Sanofi's new oral drug for Cerdelga gets priority review from the FDA
Meanwhile, Sanofi announced that the FDA had granted a six-month priority review designation for its new drug application for Cerdelga, an oral drug for type 1 Gaucher disease.

Gaucher disease is a rare genetic disease which affects less than 10,000 people worldwide. Patients lack a certain enzyme which causes fatty acids to accumulate in cells and organs. Type 1, the most common form of the disease, leads to bone disease, anemia, an enlarged spleen, and a low blood platelet count. Type 2 starts at infancy and is usually fatal, while type 3 causes liver, spleen, and brain problems. All current Gaucher disease drugs are aimed at treating type 1.

There are currently three major companies producing Gaucher treatments -- Sanofi, Shire (NASDAQ: SHPG), and Pfizer (PFE -2.69%), through a partnership with Israeli company Protalix BioTherapeutics.

Sanofi's Cerezyme is currently the leading treatment, and generated $226 million in global sales last quarter -- an 8.6% jump from the prior year quarter. Sales of Shire's Vpriv, the second-most commonly used drug, rose 17% last quarter to $88 million. Pfizer and Protalix's Elelyso/Uplyso trails at a distant third, only generating $1.4 million in product revenue for Protalix last quarter.
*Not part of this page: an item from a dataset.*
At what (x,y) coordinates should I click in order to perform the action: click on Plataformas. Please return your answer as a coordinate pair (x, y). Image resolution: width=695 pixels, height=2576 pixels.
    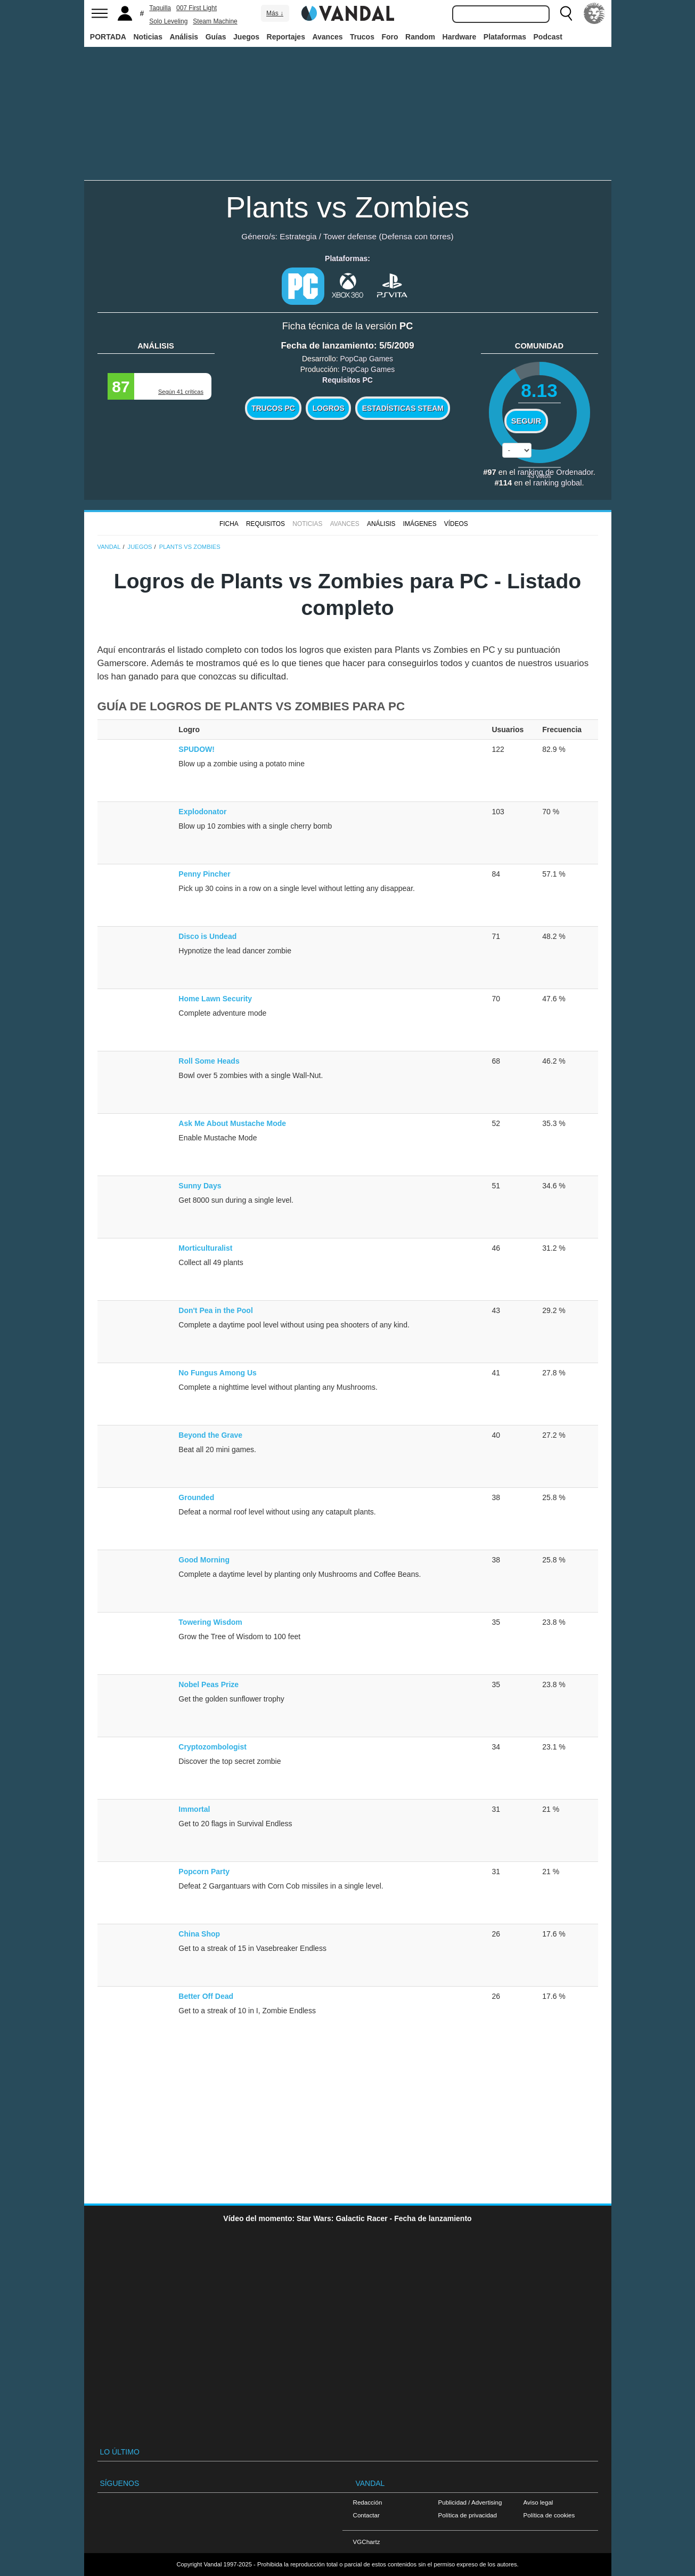
    Looking at the image, I should click on (505, 37).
All three drugs are administered intravenously -- which means that Sanofi's Cerdelga, an oral pill, has tremendous growth potential. In addition, Cerdelga will play a key role in growing revenue at Sanofi's rare disease unit (Genzyme), which is one of the company's fastest growing business units with 21% year-over-year growth last quarter.

GW Pharmaceuticals gains new U.S. patent allowance for treating brain tumors with cannabis
Last but not least, GW Pharmaceuticals, the company best known for its cannabis-based drugs, moved a tiny step closer towards market approval in the U.S. for its treatments.

This morning, GW announced that the U.S. Patent and Trademark Office had issued a Patent Allowance for the use of cannabinoids to treat glioma, a term that describes any tumor that forms in the glial tissue of the brain, such as gliboblastoma, commonly referred to as brain cancer. The patent allowance is likely for two drugs -- GWP42002 and GWP42003, two glioma drugs currently in pre-clinical studies.

GW's primary product is Savitex, a cannabis-based mouth spray for the treatment of moderate to severe spasticity in MS patients which has been approved in 23 countries in Europe. Sales of Savitex haven't been impressive so far -- throughout fiscal 2013, sales of the drug fell 14% year-over-year to $3.6 million.

GW is currently partnered with Otsuka Pharmaceuticals to attempt to bring Savitex and other cannabis-based drugs to the U.S. market. Gaining U.S. market approval for Savitex and other upcoming cannabis-based drugs is a long-term goal for GW, but it expects plenty of resistance due to the controversial nature of medical marijuana.